Well, at least Manchester United can cling to the fact that the scoreline wasn't as bad as the last time they visited Brentford. Just about everything else was, though.

Erik ten Hag may not have suffered a four-goal humiliation at the Gtech Community Stadium on Satuday evening, but he might well have had it not been for Andre Onana and the home side's profligacy. It was very modern United to follow up a stirring FA Cup victory over Liverpool with a truly dismal display that they somehow managed to take a point from. Truth be told, it would have been a brazen robbery had Mason Mount's stoppage time strike proven to be the winner, which it looked destined to be until Kristoffer Ajer managed to turn one of Brentford's 31 shots into a goal.

31. A truly staggering number and one that keeps United among the Premier League's worst three performing teams in stopping efforts on goal. They are remarkably easy to get at, and it's a figure that could very feasibly lead to United taking another absolute battering from someone before the season is out.

Ten Hag is probably not going to guide the club to a second consecutive season in the Champions League, and his team remains one defined by inconsistency. Stirring moments such as Amad Diallo's strike to sink Liverpool will ultimately mean very little in the grand scheme if they are always followed up with performances of rank mediocrity. The Dutch manager has not been helped by injury issues, of course, but United are not alone in that regard, and a not-insignificant amount of United's problems can be placed at his door.

Structurally, they are so often all over the place. In midfield, teams can play around them with alarming ease, and it is an issue Ten Hag is struggling to address. The club have reared a real gem in Kobbie Mainoo, but he cannot do it all on his own. Scott McTominay has been United's primary goal threat, at times, this term, but controlling matches is not his forte, and 32-year-old Casemiro is now being levelled with that classic, inevitable accusation of 'his legs have gone'.

Time may, indeed, be catching up with the Brazilian, but he's far from Ten Hag's biggest problem. As well as the 31 shots, Brentford had 84 touches in United's box. It is incredible they did not manage to score until the 99th minute, and you could even argue they were even more dominant on the day that the 4-0 humbling they dished out at the troubled beginning of Ten Hag's tenure.
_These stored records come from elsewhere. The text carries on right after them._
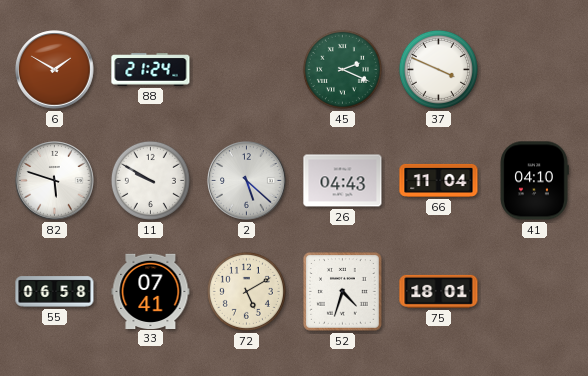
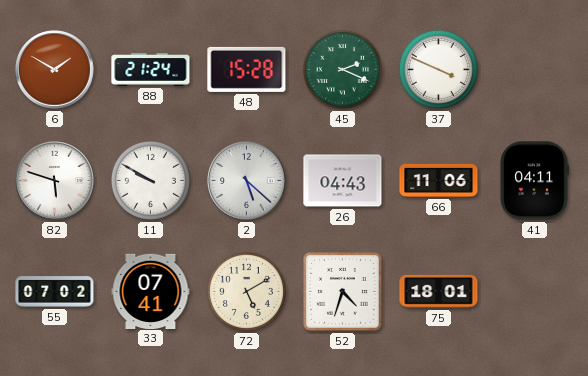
48: none -> 15:28
66: 11:04 -> 11:06
41: 04:10 -> 04:11
55: 06:58 -> 07:02
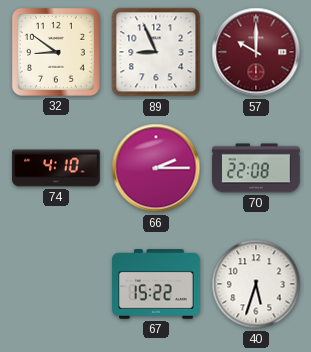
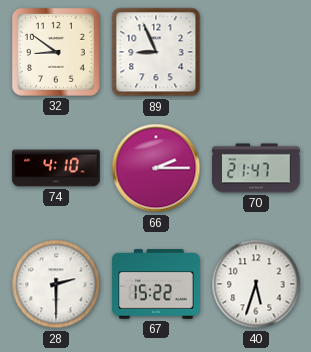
57: 10:00 -> none
70: 22:08 -> 21:47
28: none -> 2:30
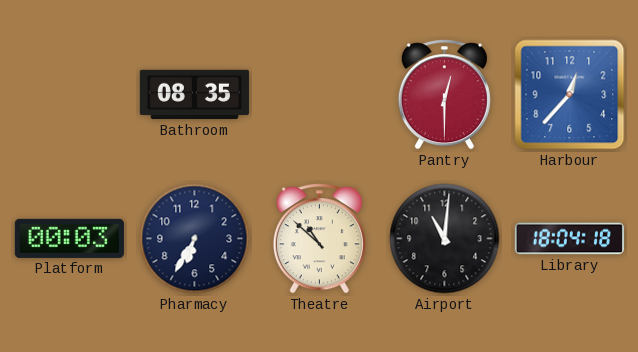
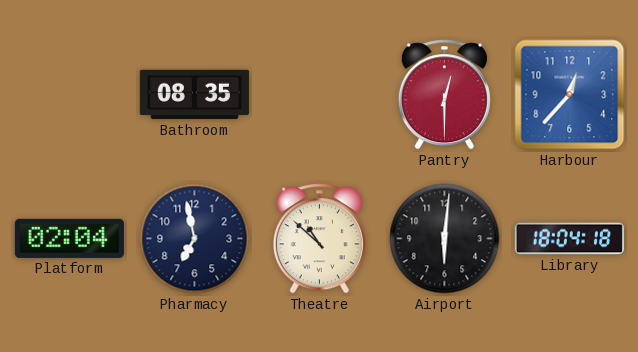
Platform: 00:03 -> 02:04
Pharmacy: 6:35 -> 6:58
Airport: 11:01 -> 6:01
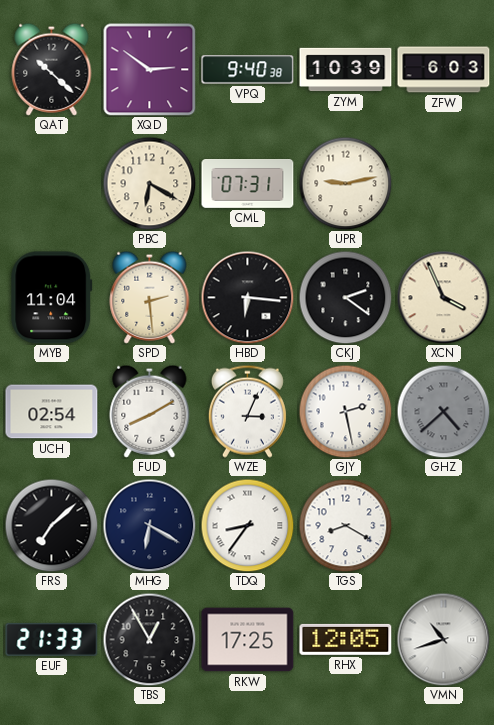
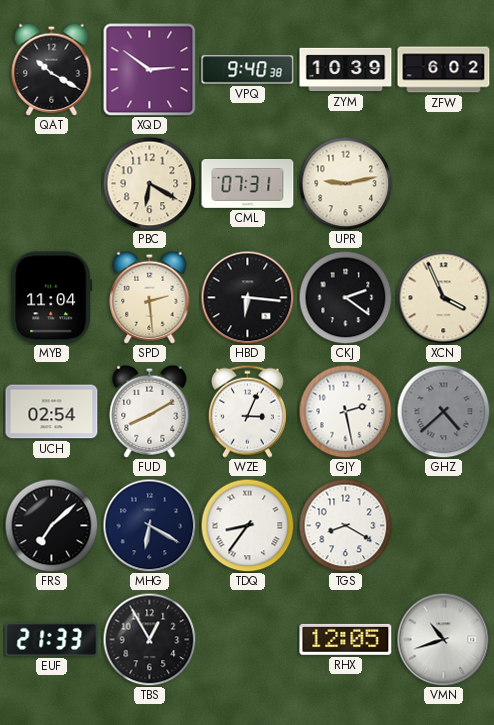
QAT: 10:22 -> 10:20
ZFW: 6:03 -> 6:02
RKW: 17:25 -> none
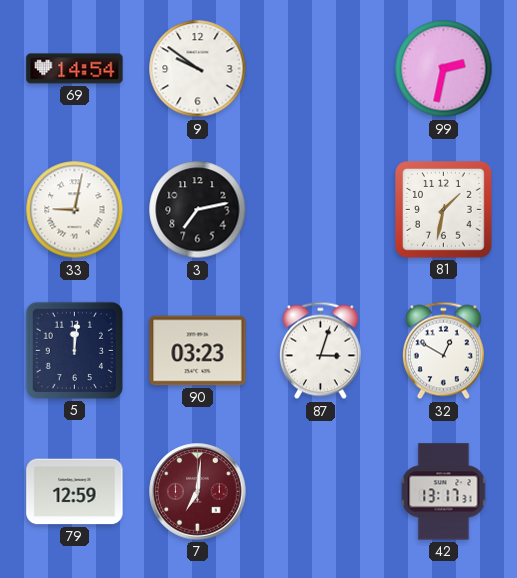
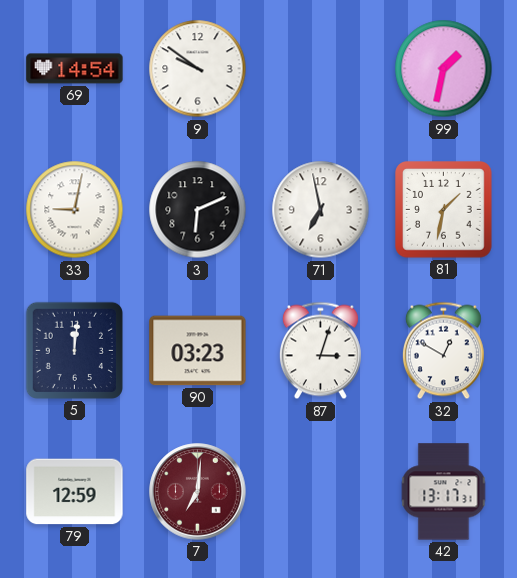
99: 2:32 -> 1:32
3: 7:13 -> 6:11
71: none -> 6:58
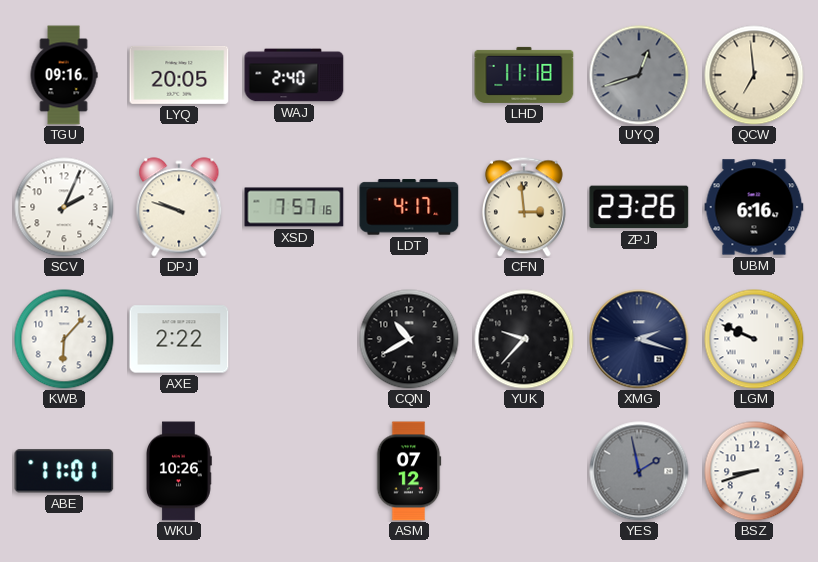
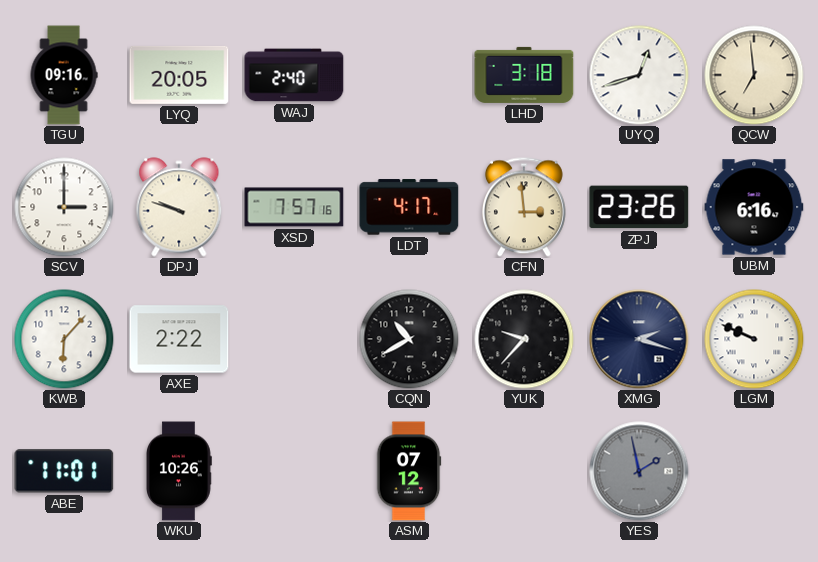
LHD: 11:18 -> 3:18
UYQ dial: grey -> white
SCV: 2:04 -> 3:00
BSZ: 8:42 -> none
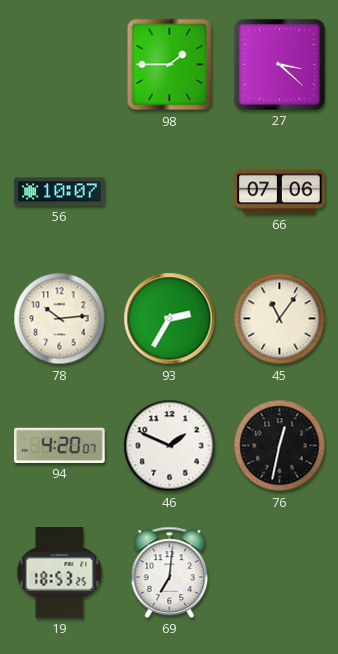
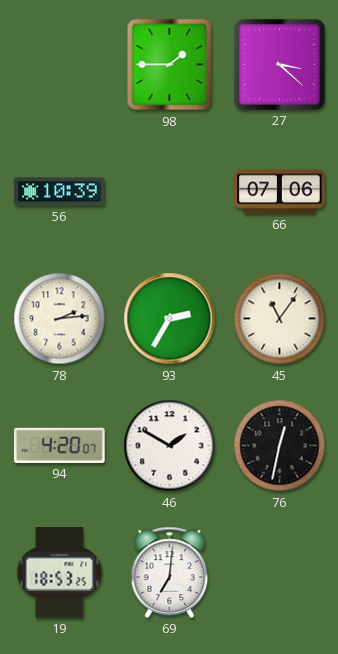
56: 10:07 -> 10:39
78: 10:14 -> 2:14
46: 1:49 -> 1:50
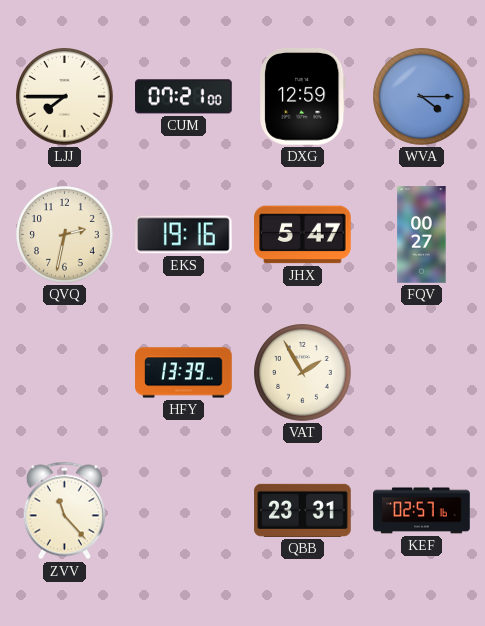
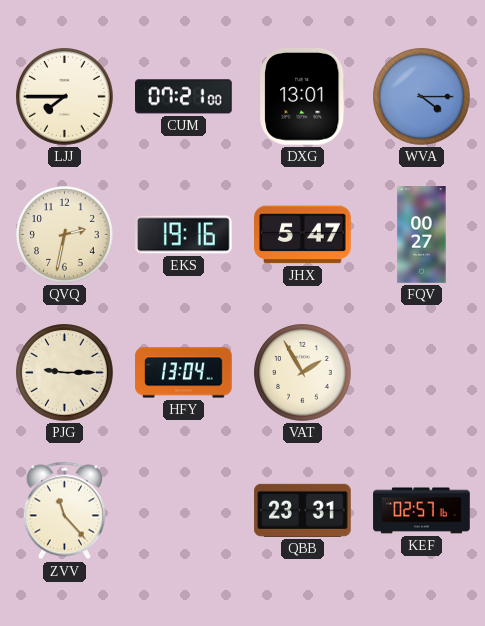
DXG: 12:59 -> 13:01
PJG: none -> 9:15
HFY: 13:39 -> 13:04
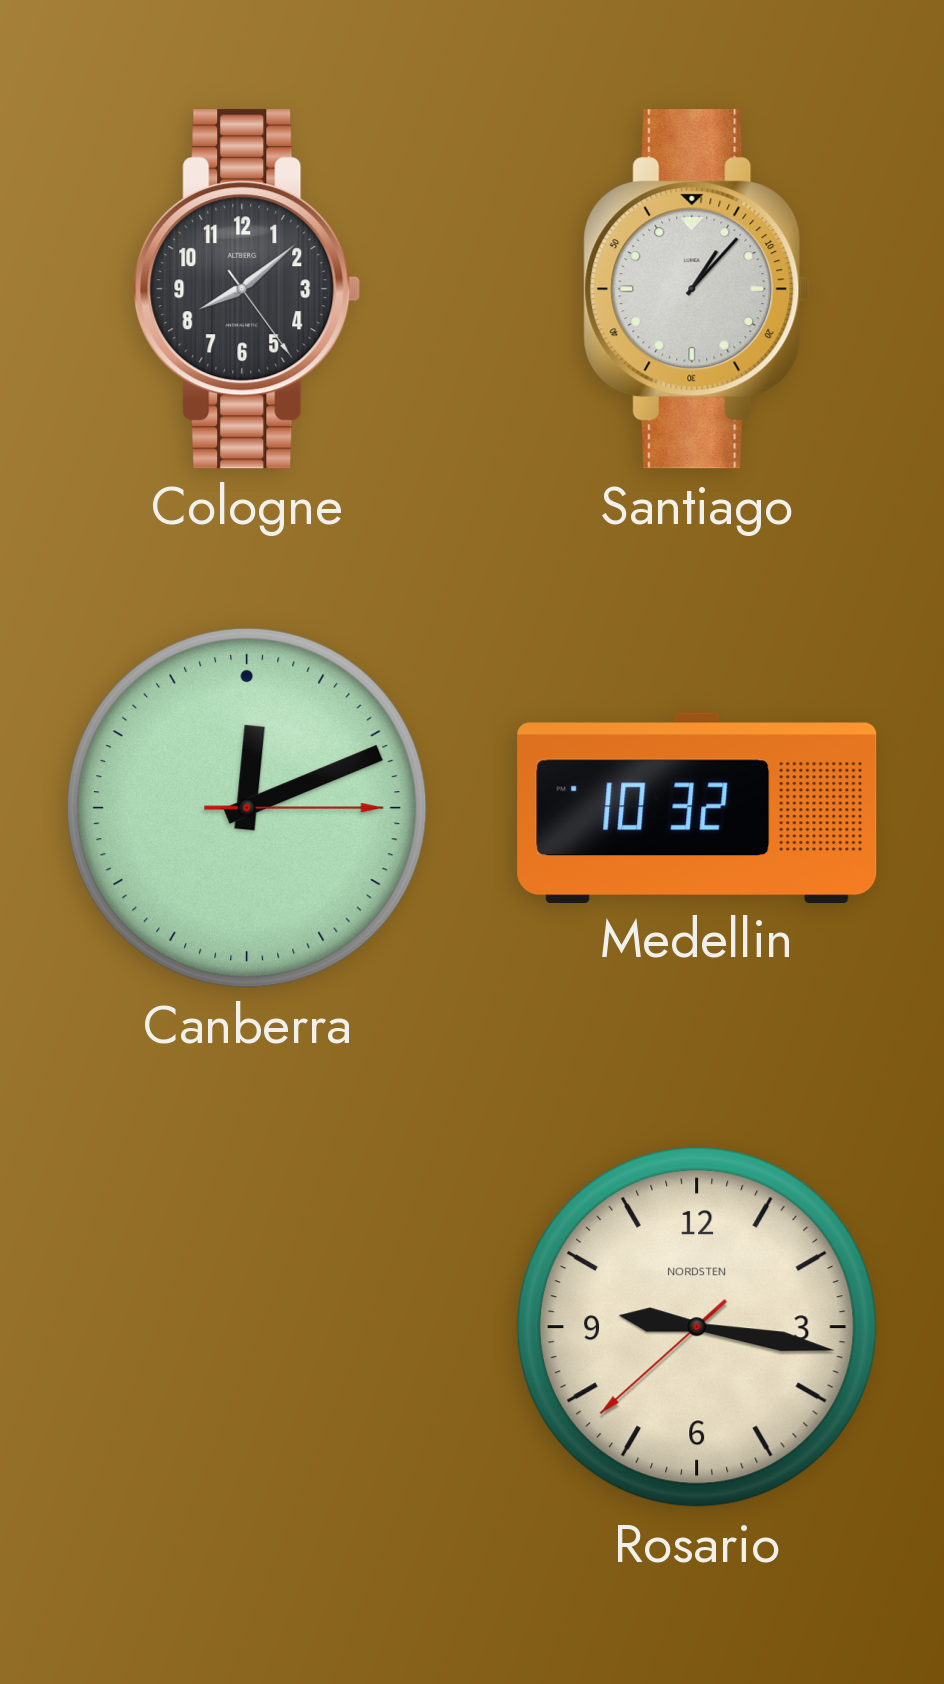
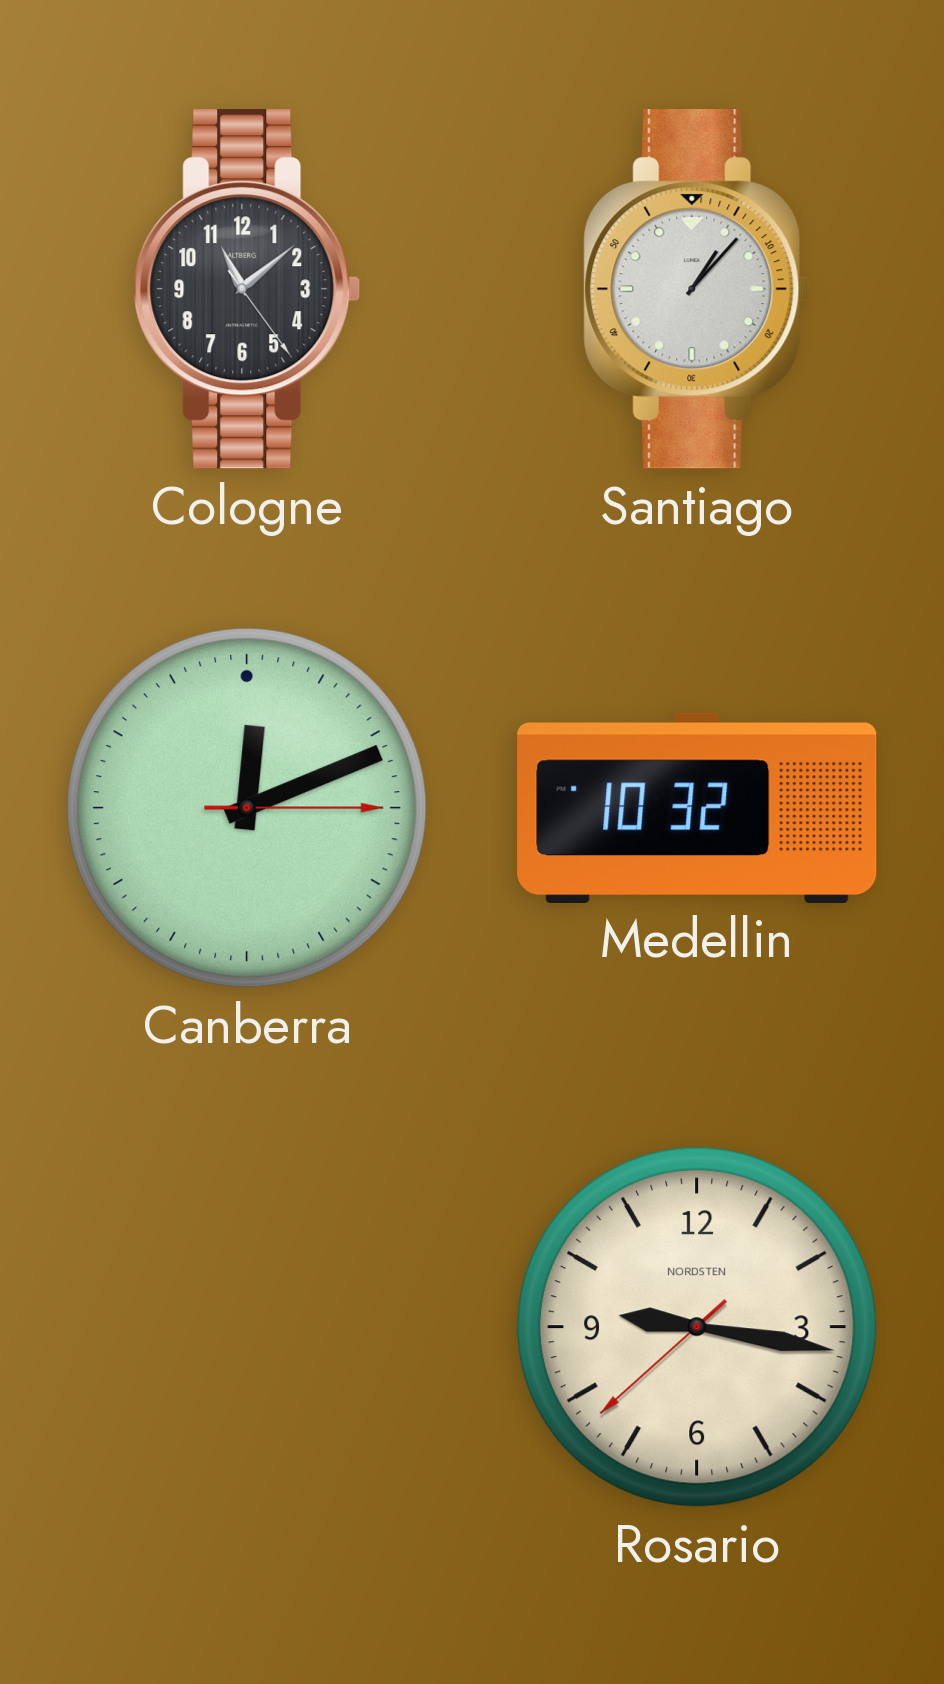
Cologne: 8:08 -> 11:08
United were in the depths of despair back then, but over 18 months on they still do not consistently look like anything resembling a cohesive unit. Ten Hag has bemoaned his players' lack of hunger - always an alarming sign - and they give off the distinct impression of a side who do not really know what they are supposed to be doing on the pitch. As has happened so often in the post-Sir Alex Ferguson days, United resemble a collection of expensively assembled individuals, jittery at the back and uninspired in attack.

Their best moments come when games are stretched and chaotic, but that is not sustainable, as evidenced in the constantly erratic results and performances. That they can produce - as they did against Liverpool - on occasion suggests there is certainly potential in the group, but it's becoming increasingly doubtful that Ten Hag is the man to unlock it.

As his second season draws to a conclusion, one that could still produce a trophy with United in the FA Cup semi-finals, it's difficult for the manager to claim significant and continuing improvement in his side. He previously declared his ambition to turn United into 'the best transition team' in the world, but that dream is a long way off as things stand. Indeed, they have a habit of making opponents look deadly in transitional moments - a bitter irony.

With Sir Jim Ratcliffe and his INEOS group now controlling the football department, it remains to be seen if Ten Hag will be granted a third season at the helm. Whether the trophy cabinet has a fresh addition come May will be an important factor, and that would hopefully signal an upturn in performances between now and the end of the campaign, but it will likely involve having to overcome the might of Manchester City.

Further upheaval in the dugout is the last thing United need, but Ratcliffe may feel his hand being forced if things do not improve rapidly. He is reportedly fond of England manager Gareth Southgate, with the speculation swelling enough over the past week for Ten Hag to be asked about it directly. Southgate would be a considerable gamble on Ratcliffe's part, and there is a slim to none chance he leaves his current post before this summer's European Championships. It would not be an overwhelmingly popular appointment, either, with the 53-year-old unable to shake the perception that his England team often appears less than the sum of its parts.

With the likes of Liverpool, Barcelona, and Bayern Munich all shopping for new managers this summer, it could prove extremely difficult to attract an elite coach to Old Trafford, if that, indeed, proves the route Ratcliffe wishes to take. Keeping Ten Hag would again involve backing him handsomely in the transfer market, as United remain short in a number of areas and seem unable to keep their best players consistently fit.

But the reality is something has to change, and fast. They are as far away from being Premier League winners and genuine Champions League heavyweights as they have been in the now 11 years since Ferguson rode off into the sunset. The regime change may bear fruit long term, but in the here and now things are as uncertain as ever.